Meet Loretta Baker-Yates. Many here at the 222nd General Assembly(2016) of the Presbyterian Church (U.S.A.) hope to do so. She’s somewhat famous now, as the lady who rode a bus for three days to get here from Sumter, South Carolina.
“When I found out about the General Assembly,” she says, “I was on fire to get here.”
The story of how she made it across the country is an example of the efforts one small congregation will make to be connected to the larger church.
Here’s the story:
When Baker-Yates and her husband married, two years ago, they returned to their Presbyterian roots and joined New Covenant Presbyterian Church in Sumter, a small congregation that soon tapped her to be a deacon.
Then the church secretary quit, and she became the church secretary.
A year later, the congregation elected her as a ruling elder. Then, almost immediately, it elected her as clerk of session.
“The first thing I did was go home, phone up the Presbytery of New Harmony office and ask for a handbook, since I didn’t know one thing about it,” she said. “The presbytery staff has been incredibly helpful.”
Next she enrolled in a Presbyterian Lay Ministry Academy, where mentors encouraged her to get more involved by witnessing a General Assembly. “Being in that class and learning about the governing of the church started my quest to get here and learn more,” Baker-Yates says.

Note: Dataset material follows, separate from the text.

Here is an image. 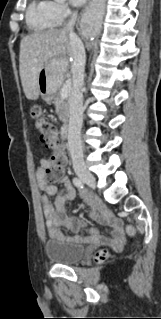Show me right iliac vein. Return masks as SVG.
<instances>
[{"mask_svg":"<svg viewBox=\"0 0 161 319\" xmlns=\"http://www.w3.org/2000/svg\"><path fill=\"white\" fill-rule=\"evenodd\" d=\"M78 177L86 183L88 186L95 187V178L93 175L86 169H76Z\"/></svg>","mask_w":161,"mask_h":319,"instance_id":"right-iliac-vein-1","label":"right iliac vein"}]
</instances>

The presbytery gave her a scholarship. The congregation said it would cover her meals.
She got on the bus.
“The General Assembly is absolutely awesome,” she says, her face lighting up with joy, and awe. “Heath Rada (Moderator of the 221st General Assembly) came to our presbytery in May. When I got here, he was the first person I saw. He remembered me. I met someone named Gradye Parsons on an elevator. He asked all about me. And then I found out he’s the Stated Clerk. It is like a big family here.”
She says she thinks all ruling elders and clerks of session should attend a GA, when possible, to get a better understanding of their responsibilities.
Now, Baker-Yates says, she can’t wait to go back home: “I feel like everything has changed for me by being here. I am on an all- time high to get my church to get out of their box and expand their mission.”
She says she won’t mind the bus ride back home at all.
Already she has embarked on a new quest – to make it to the 223rd GA in St. Louis in 2018.